### [INSTRUCTIONS FOR THE TASK]
In the entries below, find the string "Спецшина" and return each line holding it.

### [DATA EXTRACTS]
=====

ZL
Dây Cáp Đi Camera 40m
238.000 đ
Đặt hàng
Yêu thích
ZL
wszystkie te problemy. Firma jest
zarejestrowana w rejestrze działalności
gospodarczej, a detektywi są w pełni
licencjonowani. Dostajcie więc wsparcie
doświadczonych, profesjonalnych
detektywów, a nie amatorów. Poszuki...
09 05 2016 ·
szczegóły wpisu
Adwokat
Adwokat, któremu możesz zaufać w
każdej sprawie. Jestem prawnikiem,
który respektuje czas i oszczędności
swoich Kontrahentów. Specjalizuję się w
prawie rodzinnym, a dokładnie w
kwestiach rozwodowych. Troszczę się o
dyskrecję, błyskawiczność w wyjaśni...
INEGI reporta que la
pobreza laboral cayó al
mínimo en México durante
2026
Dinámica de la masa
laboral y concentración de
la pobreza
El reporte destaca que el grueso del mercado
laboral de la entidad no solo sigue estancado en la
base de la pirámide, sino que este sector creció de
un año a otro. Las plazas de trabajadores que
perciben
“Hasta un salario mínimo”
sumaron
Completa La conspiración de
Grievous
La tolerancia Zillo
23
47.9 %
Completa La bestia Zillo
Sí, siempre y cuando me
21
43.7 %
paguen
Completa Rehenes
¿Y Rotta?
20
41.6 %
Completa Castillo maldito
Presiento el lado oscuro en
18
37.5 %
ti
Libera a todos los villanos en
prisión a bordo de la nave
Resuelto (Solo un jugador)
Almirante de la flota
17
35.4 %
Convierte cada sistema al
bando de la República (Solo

=====

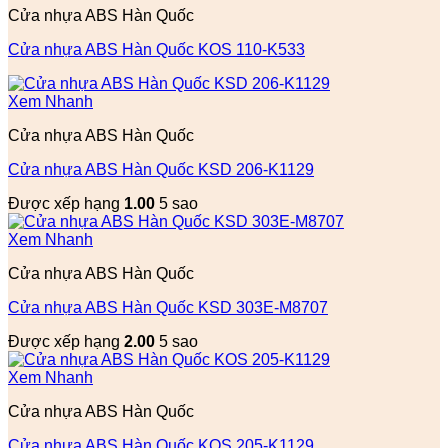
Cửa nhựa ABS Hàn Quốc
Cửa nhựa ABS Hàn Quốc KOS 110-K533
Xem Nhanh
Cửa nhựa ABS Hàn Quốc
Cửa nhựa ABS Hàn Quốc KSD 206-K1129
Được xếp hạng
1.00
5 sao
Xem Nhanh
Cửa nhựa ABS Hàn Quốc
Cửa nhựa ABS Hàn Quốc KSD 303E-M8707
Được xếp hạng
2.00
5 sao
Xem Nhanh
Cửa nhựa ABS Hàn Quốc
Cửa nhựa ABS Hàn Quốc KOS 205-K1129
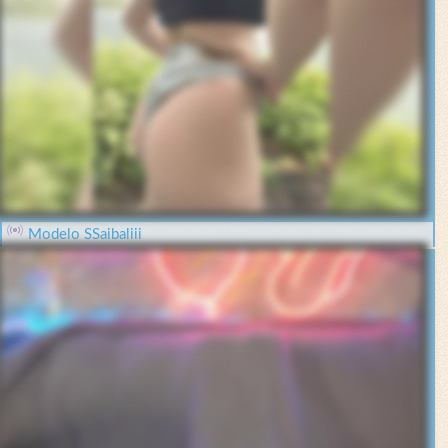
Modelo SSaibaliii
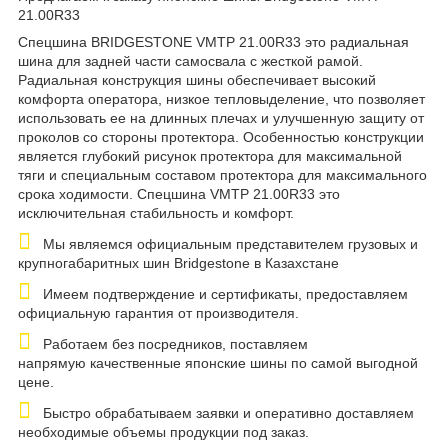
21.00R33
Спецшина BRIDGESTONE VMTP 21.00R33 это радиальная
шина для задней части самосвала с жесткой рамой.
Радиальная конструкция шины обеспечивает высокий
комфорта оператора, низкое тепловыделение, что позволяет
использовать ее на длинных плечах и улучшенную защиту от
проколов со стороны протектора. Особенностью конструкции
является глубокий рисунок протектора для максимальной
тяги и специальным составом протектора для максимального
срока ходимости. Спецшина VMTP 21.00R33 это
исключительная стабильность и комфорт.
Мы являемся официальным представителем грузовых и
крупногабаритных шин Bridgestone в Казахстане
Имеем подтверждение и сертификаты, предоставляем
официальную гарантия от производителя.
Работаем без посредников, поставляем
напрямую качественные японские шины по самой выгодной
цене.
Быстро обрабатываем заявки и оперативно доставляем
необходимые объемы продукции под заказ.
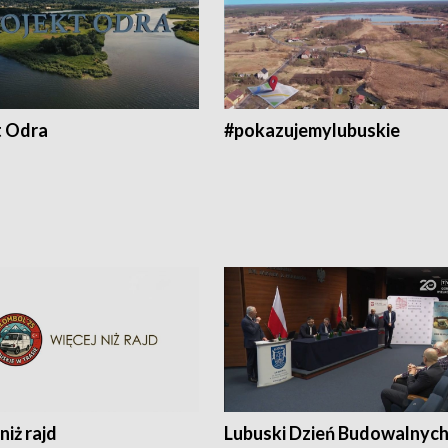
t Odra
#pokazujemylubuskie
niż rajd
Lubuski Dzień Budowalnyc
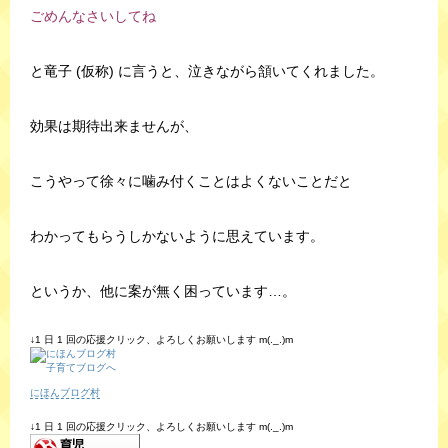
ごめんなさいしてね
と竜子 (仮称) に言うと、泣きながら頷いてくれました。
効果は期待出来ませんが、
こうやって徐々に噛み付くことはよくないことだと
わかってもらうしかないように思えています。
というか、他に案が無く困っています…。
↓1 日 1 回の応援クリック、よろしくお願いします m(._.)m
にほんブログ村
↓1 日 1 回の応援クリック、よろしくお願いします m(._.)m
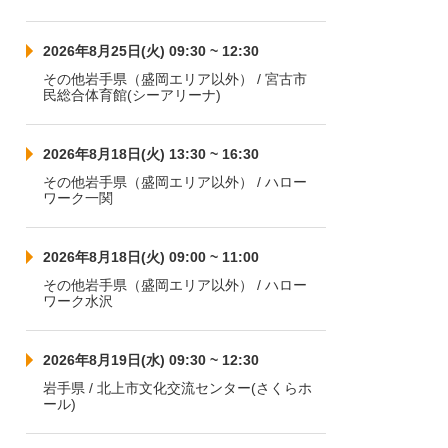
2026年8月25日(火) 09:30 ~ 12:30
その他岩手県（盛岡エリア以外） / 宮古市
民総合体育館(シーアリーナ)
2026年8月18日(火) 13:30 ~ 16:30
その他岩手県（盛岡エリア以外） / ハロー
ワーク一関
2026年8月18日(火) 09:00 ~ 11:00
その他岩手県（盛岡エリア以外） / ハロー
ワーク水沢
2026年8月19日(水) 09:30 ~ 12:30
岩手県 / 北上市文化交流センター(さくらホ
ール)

=====

### [ANSWER TO THIS TASK]
Спецшина BRIDGESTONE VMTP 21.00R33 это радиальная
срока ходимости. Спецшина VMTP 21.00R33 это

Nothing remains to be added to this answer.